RV Misc PhotoWhile many campsites in National Parks do offer access to power and water, there are some in more remote locations inside the parks that do not. Fortunately, it’s not as tough as you think. In fact, it’s not even tough at all, but here are some tips you may want to hold onto if you find yourself in a boondocking situation.

Costs and Locations

One of the benefits of boondock camping is that, unlike typical campgrounds and RV parks, no hook-up campsites have no or minimal nightly fees. As above, you can generally find them in National Parks. And really, what more do you need than a beautiful location where you can park your RV for no or low cost?

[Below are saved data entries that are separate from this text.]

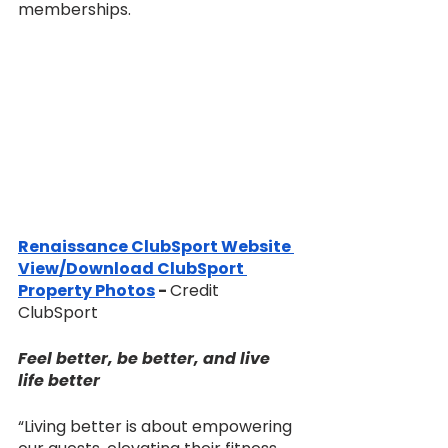
memberships.
Renaissance ClubSport Website 
View/Download ClubSport 
Property Photos
 - 
Credit 
ClubSport 
Feel better, be better, and live 
life better
“Living better is about empowering 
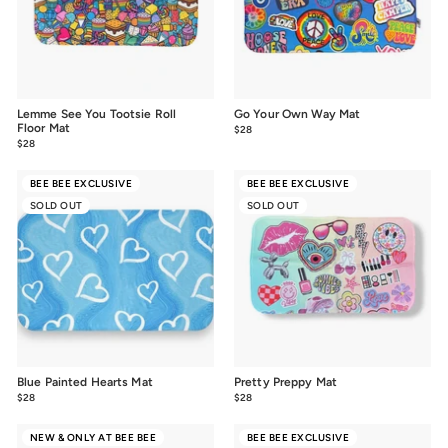
Lemme See You Tootsie Roll
Go Your Own Way Mat
Floor Mat
$28
$28.00
$28
$28.00
BEE BEE EXCLUSIVE
BEE BEE EXCLUSIVE
SOLD OUT
SOLD OUT
Blue Painted Hearts Mat
Pretty Preppy Mat
$28
$28.00
$28
$28.00
NEW & ONLY AT BEE BEE
BEE BEE EXCLUSIVE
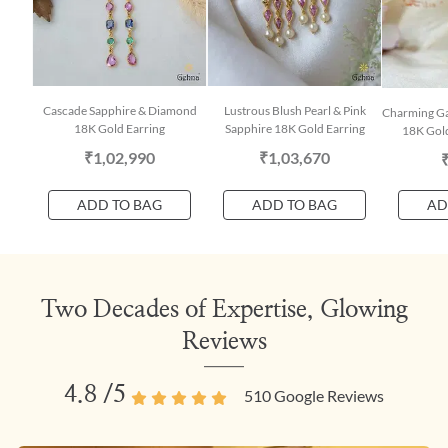
Cascade Sapphire & Diamond
Lustrous Blush Pearl & Pink
Charming Ga
18K Gold Earring
Sapphire 18K Gold Earring
18K Gold
₹1,02,990
₹1,03,670
ADD TO BAG
ADD TO BAG
AD
Two Decades of Expertise, Glowing
Reviews
4.8
/5
510
Google Reviews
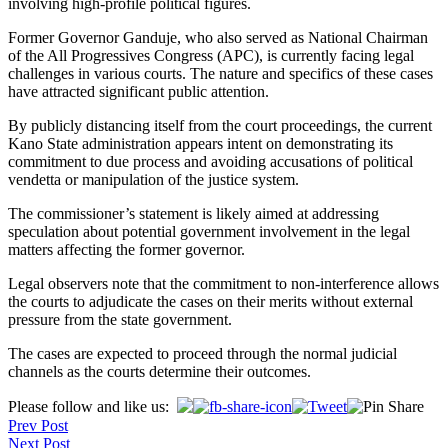
involving high-profile political figures.
Former Governor Ganduje, who also served as National Chairman
of the All Progressives Congress (APC), is currently facing legal
challenges in various courts. The nature and specifics of these cases
have attracted significant public attention.
By publicly distancing itself from the court proceedings, the current
Kano State administration appears intent on demonstrating its
commitment to due process and avoiding accusations of political
vendetta or manipulation of the justice system.
The commissioner’s statement is likely aimed at addressing
speculation about potential government involvement in the legal
matters affecting the former governor.
Legal observers note that the commitment to non-interference allows
the courts to adjudicate the cases on their merits without external
pressure from the state government.
The cases are expected to proceed through the normal judicial
channels as the courts determine their outcomes.
Post
Please follow and like us:
Prev Post
navigation
Next Post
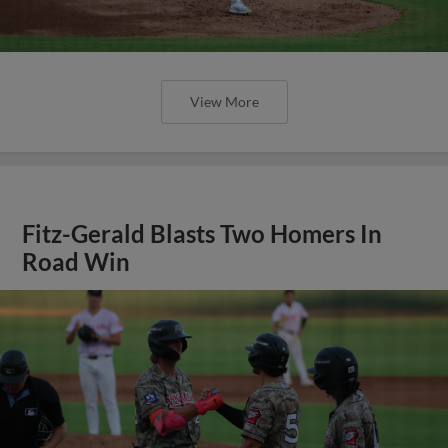
View More
Fitz-Gerald Blasts Two Homers In
Road Win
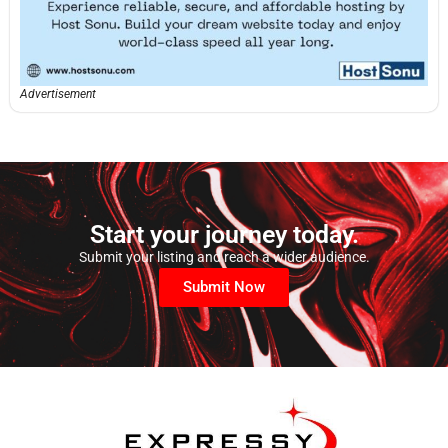
Advertisement
Start your journey today.
Submit your listing and reach a wider audience.
Submit Now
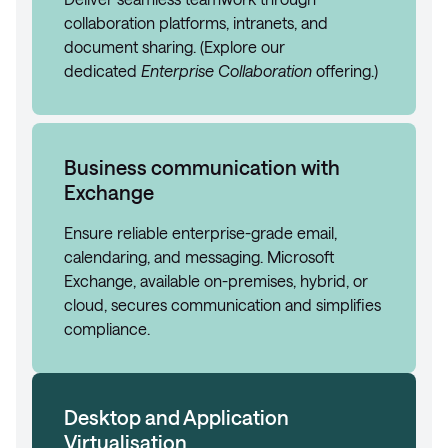
collaboration platforms, intranets, and
document sharing. (Explore our
dedicated
Enterprise Collaboration
offering.)
Business communication with
Exchange
Ensure reliable enterprise-grade email,
calendaring, and messaging. Microsoft
Exchange, available on-premises, hybrid, or
cloud, secures communication and simplifies
compliance.
Desktop and Application
Virtualisation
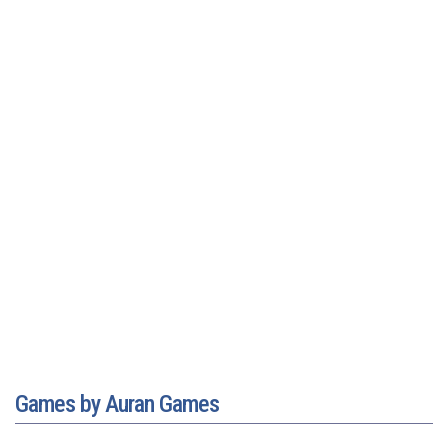
Games by Auran Games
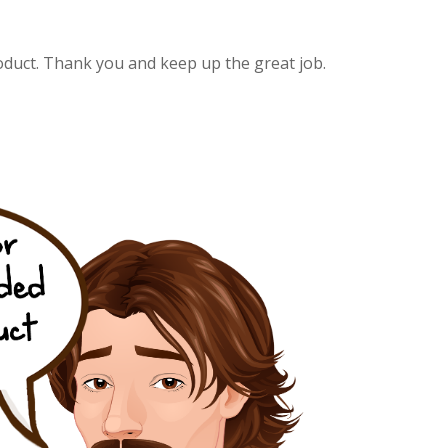
oduct. Thank you and keep up the great job.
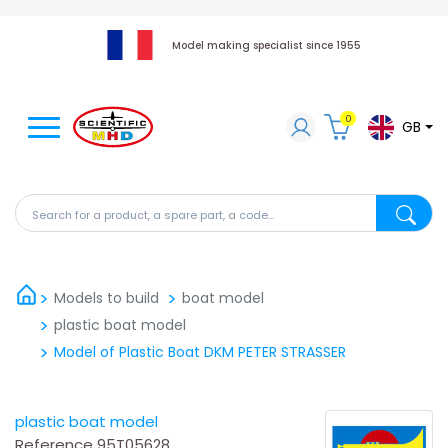
Model making specialist since 1955
0
GB
Search for a product, a spare part, a code...
Search fo
Models to build
boat model
plastic boat model
Model of Plastic Boat DKM PETER STRASSER
plastic boat model
Reference
95T05628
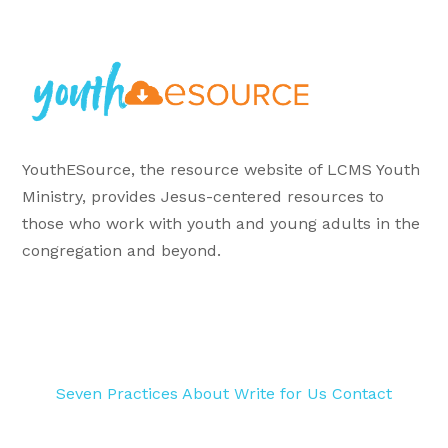
YouthESource, the resource website of LCMS Youth
Ministry, provides Jesus-centered resources to
those who work with youth and young adults in the
congregation and beyond.
Seven Practices
About
Write for Us
Contact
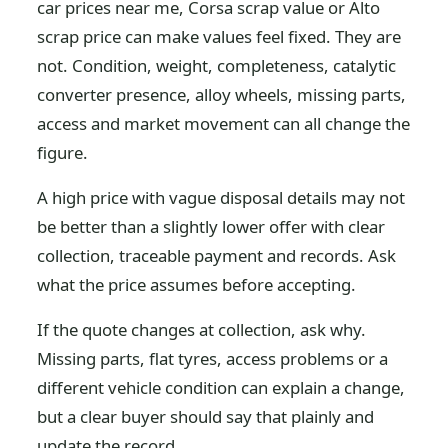
car prices near me, Corsa scrap value or Alto
scrap price can make values feel fixed. They are
not. Condition, weight, completeness, catalytic
converter presence, alloy wheels, missing parts,
access and market movement can all change the
figure.
A high price with vague disposal details may not
be better than a slightly lower offer with clear
collection, traceable payment and records. Ask
what the price assumes before accepting.
If the quote changes at collection, ask why.
Missing parts, flat tyres, access problems or a
different vehicle condition can explain a change,
but a clear buyer should say that plainly and
update the record.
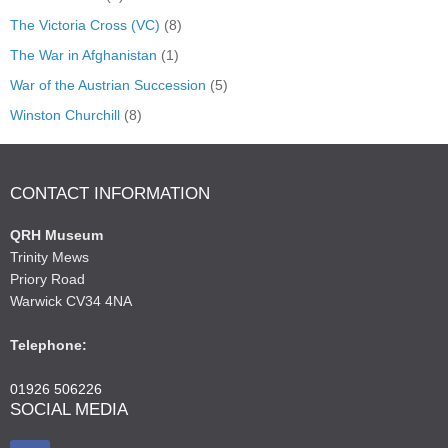
The Victoria Cross (VC)
(8)
The War in Afghanistan
(1)
War of the Austrian Succession
(5)
Winston Churchill
(8)
CONTACT INFORMATION
QRH Museum
Trinity Mews
Priory Road
Warwick CV34 4NA
Telephone:
01926 506226
SOCIAL MEDIA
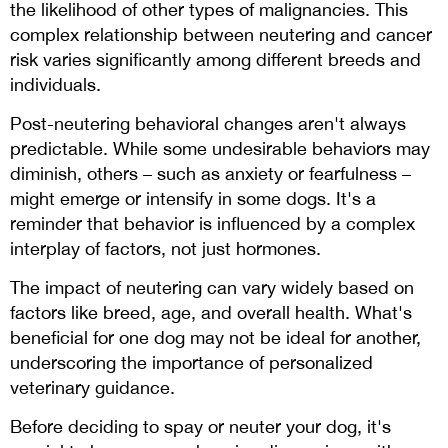
the likelihood of other types of malignancies. This
complex relationship between neutering and cancer
risk varies significantly among different breeds and
individuals.
Post-neutering behavioral changes aren't always
predictable. While some undesirable behaviors may
diminish, others – such as anxiety or fearfulness –
might emerge or intensify in some dogs. It's a
reminder that behavior is influenced by a complex
interplay of factors, not just hormones.
The impact of neutering can vary widely based on
factors like breed, age, and overall health. What's
beneficial for one dog may not be ideal for another,
underscoring the importance of personalized
veterinary guidance.
Before deciding to spay or neuter your dog, it's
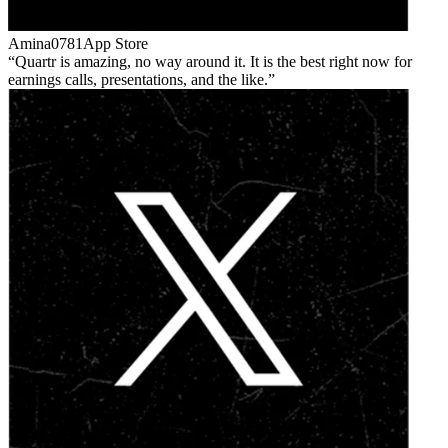
Amina0781
App Store
Quartr is amazing, no way around it. It is the best right now for
earnings calls, presentations, and the like.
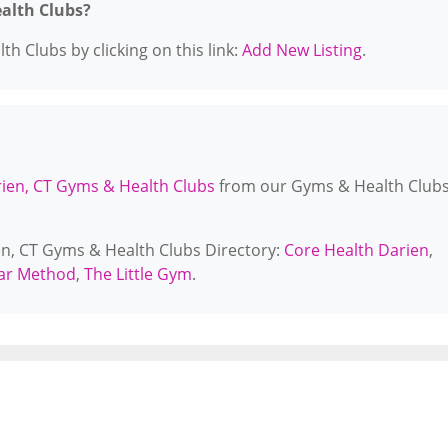
ealth Clubs?
h Clubs by clicking on this link:
Add New Listing
.
ien, CT Gyms & Health Clubs
from our Gyms & Health Club
ien, CT Gyms & Health Clubs Directory:
Core Health Darien
,
ar Method
,
The Little Gym
.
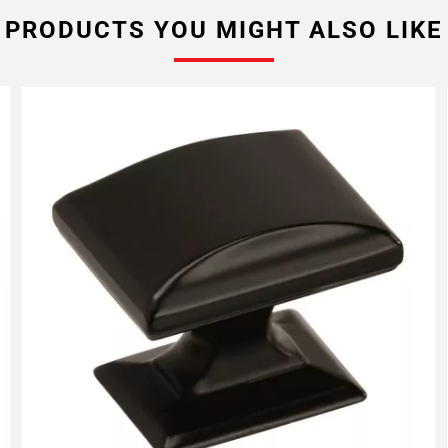
PRODUCTS YOU MIGHT ALSO LIKE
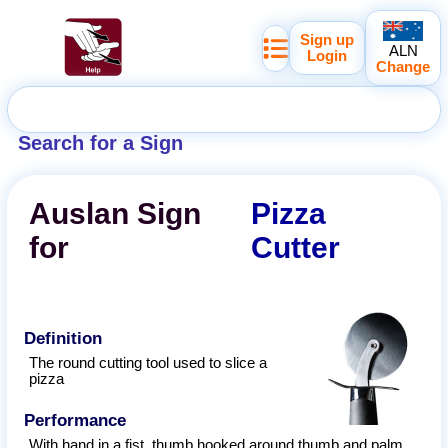
Sign up
ALN
Login
Change
Search for a Sign
Auslan
Sign
Pizza
for
Cutter
Definition
The round cutting tool used to slice a
pizza
Performance
With hand in a fist, thumb hooked around thumb and palm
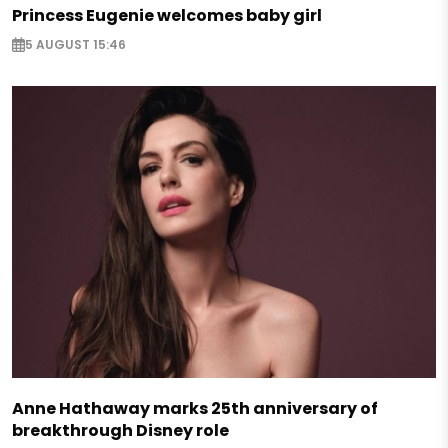
Princess Eugenie welcomes baby girl
5 AUGUST 15:46
Anne Hathaway marks 25th anniversary of
breakthrough Disney role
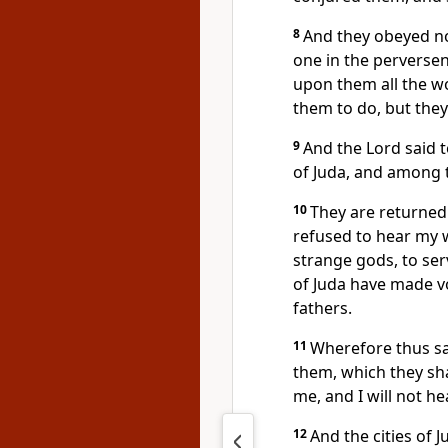
8
And they obeyed not
one in the perversen
upon them all the w
them to do, but they
9
And the Lord said 
of Juda, and among t
10
They are returned 
refused to hear my w
strange gods, to ser
of Juda have made v
fathers.
11
Wherefore thus sai
them, which they sha
me, and I will not h
12
And the cities of 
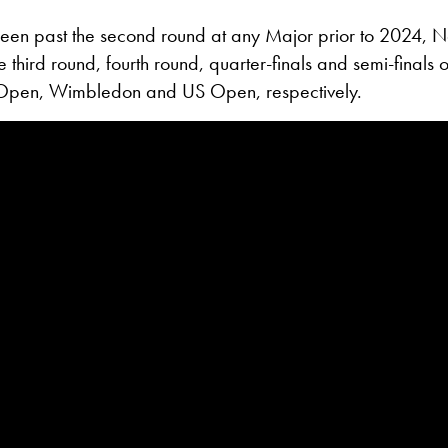
een past the second round at any Major prior to 2024, 
 third round, fourth round, quarter-finals and semi-finals o
Open, Wimbledon and US Open, respectively.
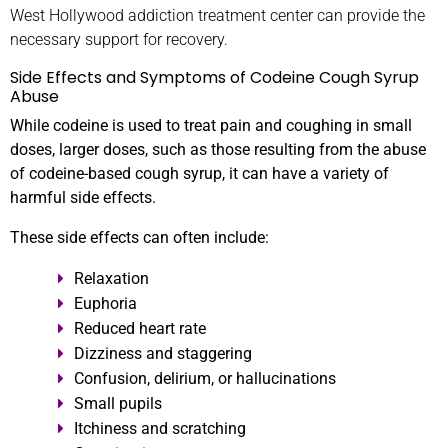
West Hollywood addiction treatment center can provide the
necessary support for recovery.
Side Effects and Symptoms of Codeine Cough Syrup
Abuse
While codeine is used to treat pain and coughing in small
doses, larger doses, such as those resulting from the abuse
of codeine-based cough syrup, it can have a variety of
harmful side effects.
These side effects can often include:
Relaxation
Euphoria
Reduced heart rate
Dizziness and staggering
Confusion, delirium, or hallucinations
Small pupils
Itchiness and scratching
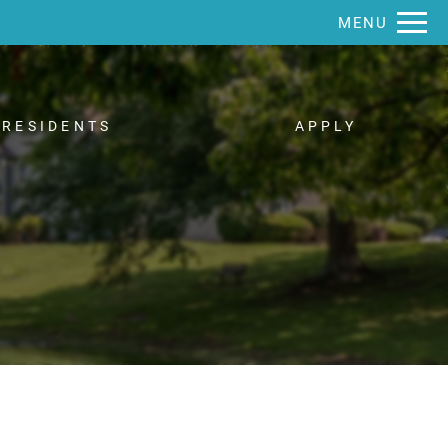
Remove this option from view
MENU
 HERE TO VIEW.
RESIDENTS
APPLY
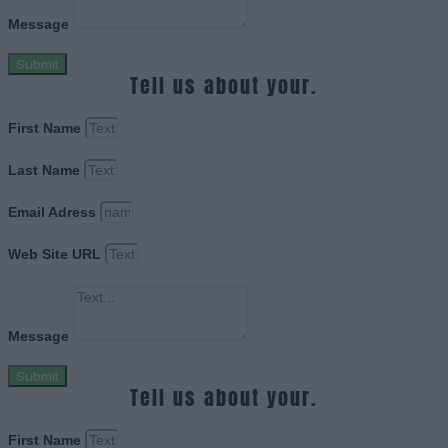
Message
Submit
Tell us about your.
First Name
Last Name
Email Adress
Web Site URL
Message
Submit
Tell us about your.
First Name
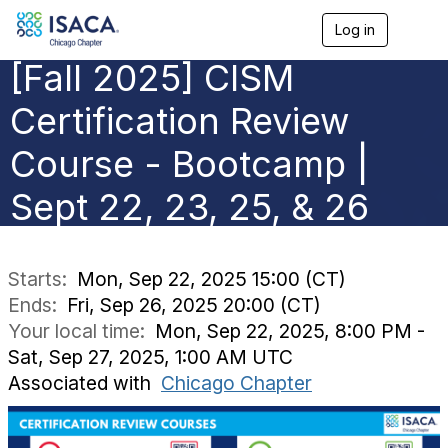
Log in
T
o
[Fall 2025] CISM
g
g
l
Certification Review
e
n
Course - Bootcamp |
a
v
Sept 22, 23, 25, & 26
i
g
a
t
i
Starts:
Mon, Sep 22, 2025 15:00 (CT)
o
Ends:
Fri, Sep 26, 2025 20:00 (CT)
n
Your local time:
Mon, Sep 22, 2025, 8:00 PM -
Sat, Sep 27, 2025, 1:00 AM UTC
Associated with
Chicago Chapter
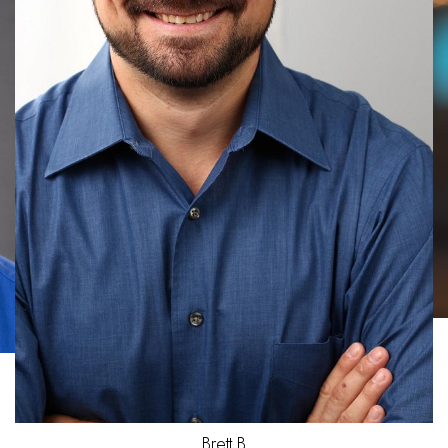
Joel
D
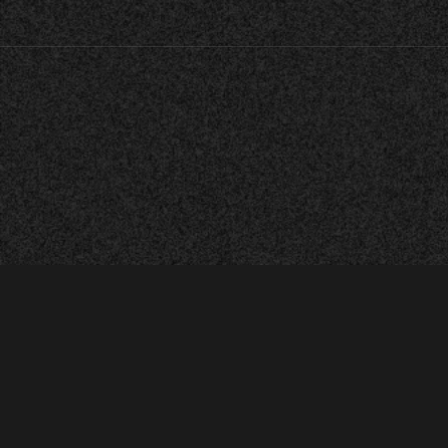
Established in 2025.
© All rights reserved m·e·e·c.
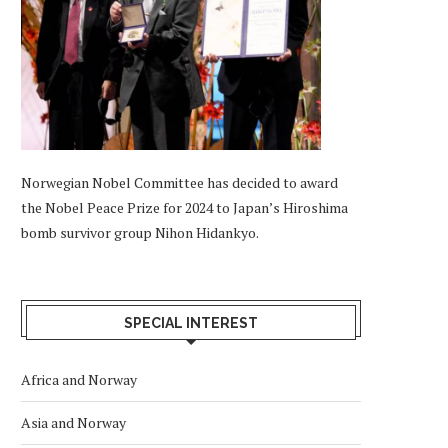
Norwegian Nobel Committee has decided to award
the Nobel Peace Prize for 2024 to Japan’s Hiroshima
bomb survivor group Nihon Hidankyo.
SPECIAL INTEREST
Africa and Norway
Asia and Norway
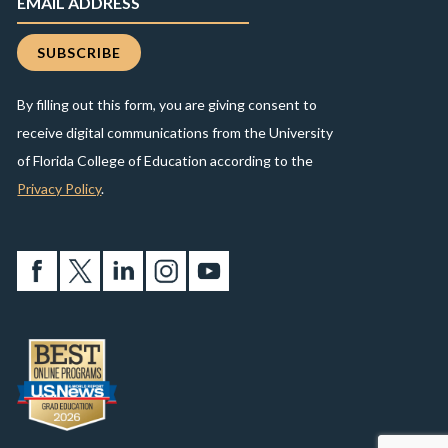
By filling out this form, you are giving consent to
receive digital communications from the University
of Florida College of Education according to the
Privacy Policy
.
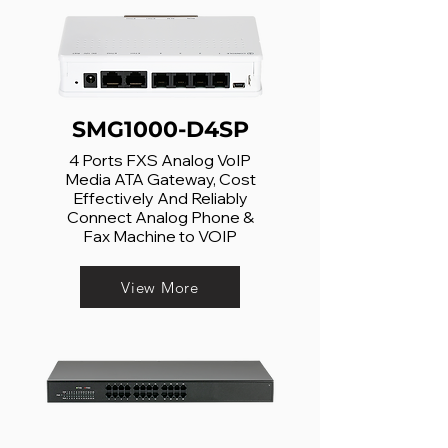
SMG1000-D4SP
4 Ports FXS Analog VoIP
Media ATA Gateway, Cost
Effectively And Reliably
Connect Analog Phone &
Fax Machine to VOIP
View More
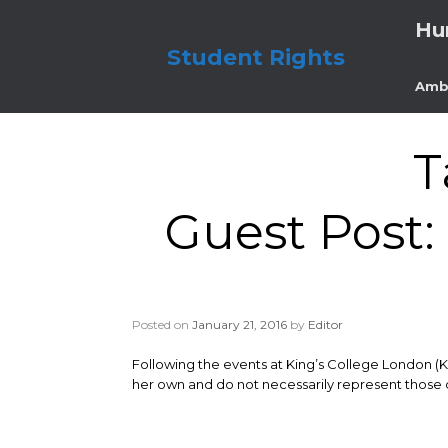
Skip
Hu
to
content
Student Rights
Amb
T
Guest Post: 
Posted on
January 21, 2016
by
Editor
Following the events at King’s College London (
her own and do not necessarily represent those o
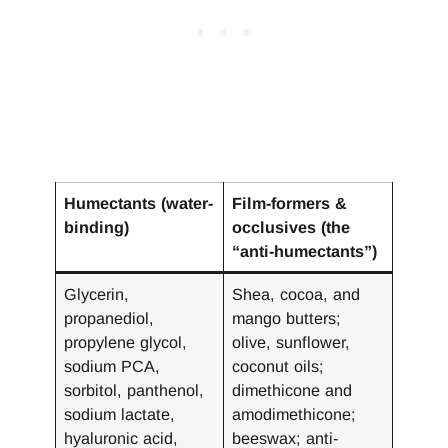
Humectants (water-
Film-formers &
binding)
occlusives (the
“anti-humectants”)
Glycerin,
Shea, cocoa, and
propanediol,
mango butters;
propylene glycol,
olive, sunflower,
sodium PCA,
coconut oils;
sorbitol, panthenol,
dimethicone and
sodium lactate,
amodimethicone;
hyaluronic acid,
beeswax; anti-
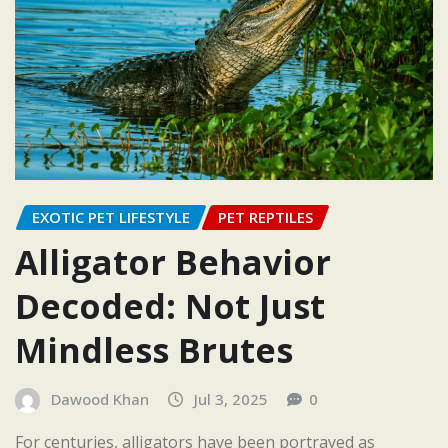
EXOTIC PET LIFESTYLE
PET REPTILES
Alligator Behavior
Decoded: Not Just
Mindless Brutes
Dawood Khan
Jul 3, 2025
0
For centuries, alligators have been portrayed as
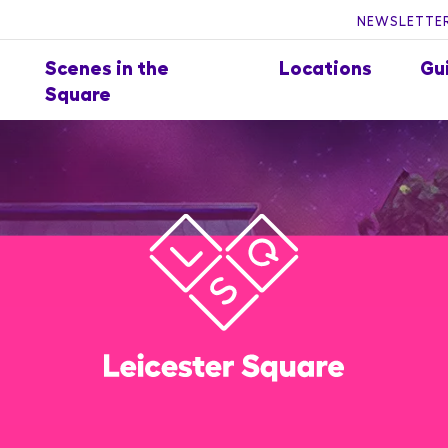
NEWSLETTER
Scenes in the
Locations
Gu
Square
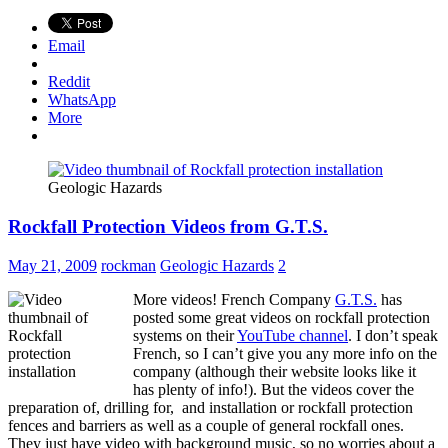
Email
Reddit
WhatsApp
More
Geologic Hazards
Rockfall Protection Videos from G.T.S.
May 21, 2009
rockman
Geologic Hazards
2
More videos! French Company
G.T.S.
has
posted some great videos on rockfall protection
systems on their
YouTube channel
. I don’t speak
French, so I can’t give you any more info on the
company (although their website looks like it
has plenty of info!). But the videos cover the
preparation of, drilling for, and installation or rockfall protection
fences and barriers as well as a couple of general rockfall ones.
They just have video with background music, so no worries about a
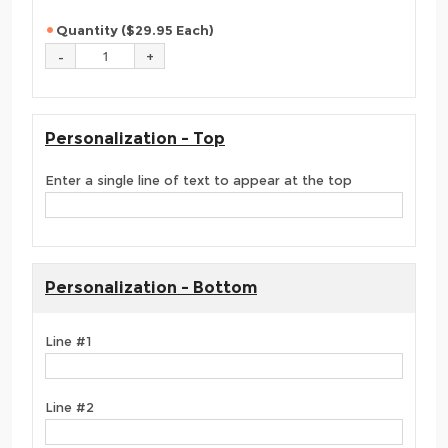
Quantity ($29.95 Each)
Personalization - Top
Enter a single line of text to appear at the top
Personalization - Bottom
Line #1
Line #2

There are other places where you may be able to park your RV for free. A Google search can help you find the closest location to where you want to go, but another way is to simply ask around. Other people with RVs may hold the answer.

Conserving Water

One of the downfalls of staying at a no hook-up campsite is that water supplies are limited to what you have in your tank. You’ll want to bring as much water as you can to the campsite and use your supplies sparingly. Here are some of the things you can do to make the most of your water supplies:

Do reuse dishwashing water to flush the toilet.

Don’t use silverware. Opt for plastic and paper whenever possible to reduce the amount of dishes that need to be washed.

Do see what campground facilities are available to you, such as bathrooms and shower facilities.

Don’t use soap to wash your hands if it’s not necessary. Use sanitizer or baby wipes whenever possible.

Getting Rid of Waste

When you stay at a no hook-up campground, you won’t have any access to sewage removal. This means you’ll have to take care of your RV’s waste on your own. Here are some of the things you can do to take care of your waste more easily:

Do find out where the nearest dump station is. They are generally in a convenient location to no hook-up campsites.

Don’t bury human waste too close to the ground. Some campers choose to bury their waste. If you decide to do this, make sure you are burying it at least 6” beneath the ground.

Preserving Generator Power

Since generators are most often powered by gasoline, you will still have power when you go boondocking. However, many no hook-up sites have restrictions on when you can use generators. Here are some things to keep in mind when it comes to using your generator power:

Do make the most of your battery charges. Use your electronics until they need to be charged in full to avoid using power.

Don’t expect to have access to Wi-Fi at no hook-up campsites. Stay off the Internet if you want to avoid large data fees.

Don’t cook inside the RV. Bring a portable gas grill or find one you can use at the campground so you can cook your meals without using generator power.

Do use your water pump sparingly as it runs off generator power.

These are just a few situations you may face when you go boondocking. While staying at no hook-up campgrounds can be a lot of fun, it may feel like you’re roughing it, at least at first. With the right preparations, however, boondocking can be a great way to travel and see new place, especially our National Parks.